In Peruta v. San Diego County, the Ninth Circuit struck down a San Diego County law that limited licenses to carry a concealed weapon to those who could show “good cause” for the need to defend themselves. Under the law, a generalized concern about one’s safety does not constitute good cause. In his 77-page opinion, Judge O’Scannlain ruled that the right to bear arms “could not rationally be limited to the home.” Thus, the right to have a gun for self-defense exists beyond one’s home and hearth. And, it added, such a right has always existed, since the Bill of Rights went into effect in 1791.

In it’s decent, the minority argued that courts have long held that prohibitions on carrying concealed weapons were lawful. The majority retorted that those rulings do not address situations where State law also prohibits openly carrying a firearm. The majority argued that the State cannot do both–ban openly carrying a firearm and severely restrict the right to carry a concealed weapon. The two prohibitions effectively “render the right itself useless California’s favoring concealed carry over open carry does not offend the Constitution, so long as it allows one of the two.”

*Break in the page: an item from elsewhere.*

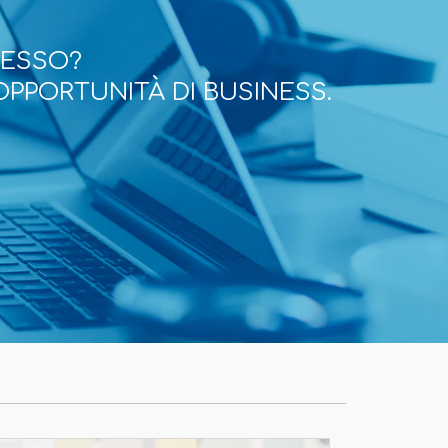
CESSO?
OPPORTUNITÀ DI BUSINESS.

Importantly, this ruling applies specifically to the San Diego County policy. Counties in California have differing rules on the issuance of concealed carry permits, some of which may not offend the Constitution. Further, the ruling did not affect State’s right to prohibit the possession of firearms by felons and the mentally ill or laws restricting the possession of firearms in sensitive places, e.g., schools or government buildings.

The Ninth Circuit panel opinion is likely not the last word on the issue. San Diego County has the option to seek review of the opinion, which was issued by a three-member judge panel, by a full Ninth Circuit panel (11-member judge panel) or to the US Supreme Court. Recently, the Supreme Court has declined to review many 2nd Amendment cases. However, this opinion, along with a 7th Circuit opinion, diverges from other Circuit court rulings creating what is called a circuit split. The existence of a circuit split enhances the chances that the Supreme Court will review the case if requested to do so.

As representatives of many gun-owners, Tully & Weiss will be following this case closely as it potentially moves through the appellate courts.